The investor is nameless because the appeals agency, USCIS's Administrative Appeals Office, has a strange sense of privacy, and never (consciously) reveals the name of the alien, the alien's lawyer, the alien's corporation, or even the judge sitting on the case.
Now, investing in a dairy farm is something I know about, second-hand, as my late father and grandfather both, separately, tried that a few times with very mixed results in the Middle West. All sorts of things can go wrong – Bang's Disease and Tuberculosis in the herd, for example. And somebody has to be there every morning and every evening to milk the cows.
Well, we don't know about diseased cows in this case, but the AAO ruled that the alien investor could not move from conditional to permanent resident alien status. It found that:
- on review of I-9 documents only one of the 17 direct employees appeared to be in the country legally;
- it was inappropriate for the alien to apply a multiplier effect (regarding the indirect creation of jobs) when the base to be multiplied against consisted of illegal aliens;
- the alien had lied to the government about the payroll records;
- the USCIS-recognized regional center through which he invested had gone bankrupt, and
- the investment itself was a failure.
Anyone of the first three elements, or all together, killed the green card, and the other two were simply noted in passing. Not exactly a success story.
While reading any judicial or semi-judicial decision can often cure insomnia, the decisions of the AAO always present a challenge: to what extent have incompetent clerks failed to delete things that their masters want deleted from the text of the decision?
Bear in mind that the public copies of these documents carry a stamped message, one might say an overstated one, in the upper left hand corner of the document that reads: "identifying data deleted to prevent clearly unwarranted invasion of personal privacy."
So the challenge is to find out, as much as possible, who was involved in the case.
In this instance most of the time the names of the managers of the farm were blocked out, but in at least one instance we learn that they are Mr. and Mrs. Winter. The farm is called the "Winter Dairy Farm" in one place. The alien's accountant is Mr. Boadwine of Sioux Falls, and the farm is located in one of the 42 counties covered by the now bankrupt regional center, the South Dakota International Business Institute in Aberdeen, SD. We also can read the EIN number of a corporation involved in the deal.
The names of the alien, his lawyer, and the decision-maker are still secret. The Winters do not appear to be the investors.
The AAO decision, all 20 pages of it, is online here. It was handed down on April 14, 2011, to the parties; when it was placed on the AAO website is not clear, but there usually is a delay of many months. It is there now.

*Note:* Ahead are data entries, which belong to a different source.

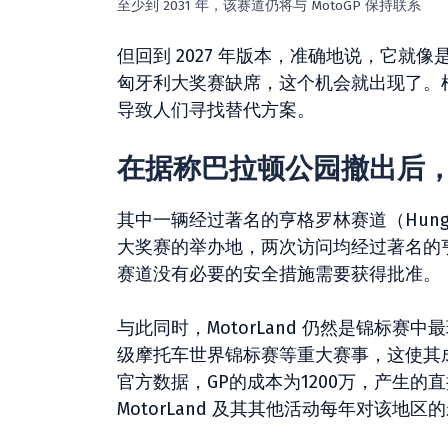
至少到 2031 年，该赛道仍将与 MotoGP 保持联系
但回到 2027 年版本，准确地说，它
匈牙利大奖赛缺席，这个机会就出现了。
导致人们寻找替代方案。
在据称巴拉顿公园撤出后，阿
其中一辆经过著名的亨格罗林赛道（Hung
大奖赛的举办地，两次访问均经过著名的
赛道没有必要的安全措施需要获得批准。
与此同时，MotorLand 仍然是锦标赛
级摩托车世界锦标赛等重大赛事，​​这使
官方数据，GP的成本为1200万，产生的
MotorLand 及其其他活动每年对该地区的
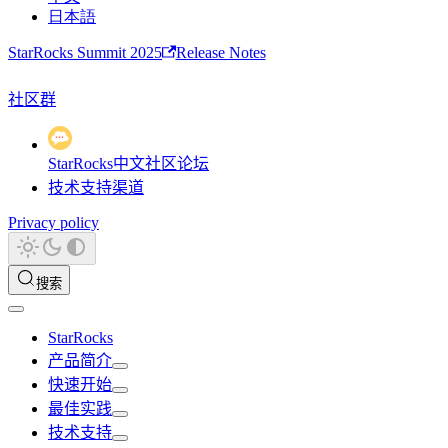
日本語
StarRocks Summit 2025
Release Notes
社区群
StarRocks中文社区论坛
技术支持渠道
Privacy policy
搜索
StarRocks
产品简介
快速开始
最佳实践
技术支持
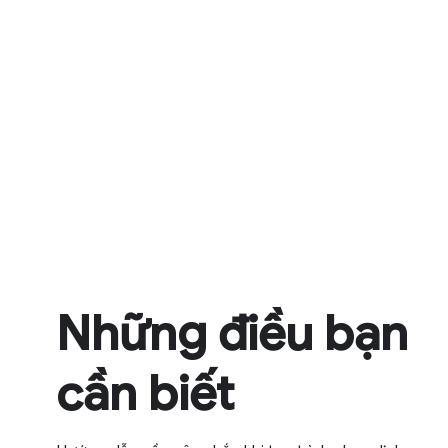
Những điều bạn
cần biết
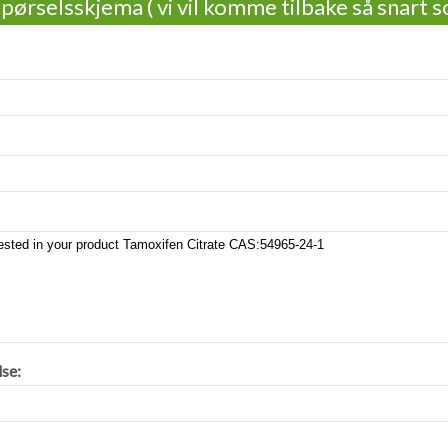
pørselsskjema ( vi vil komme tilbake så snart s
se:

Incidentally, the name of the agency has changed in the last year; it used to be Office of Administrative Appeals, but that apparently conflicted with the initials it was using, AAO, so now it is the Administrative Appeals Office; the name and the initials now mesh. And while AAO has its eccentricities, I hope that the new "panel of experts" for the EB-5 program, mentioned in the DHS press statement above, will not reduce the AAO's role in these cases, though it might.
I do not claim that the South Dakota investment is typical of all EB-5 investments, but it indicates that at least some of them are pretty shaky; it is generally admitted that these investments, because the main attraction is the set of green cards that goes to the investor and his or her family, are well below par, financially, when compared to non-EB-5 investments.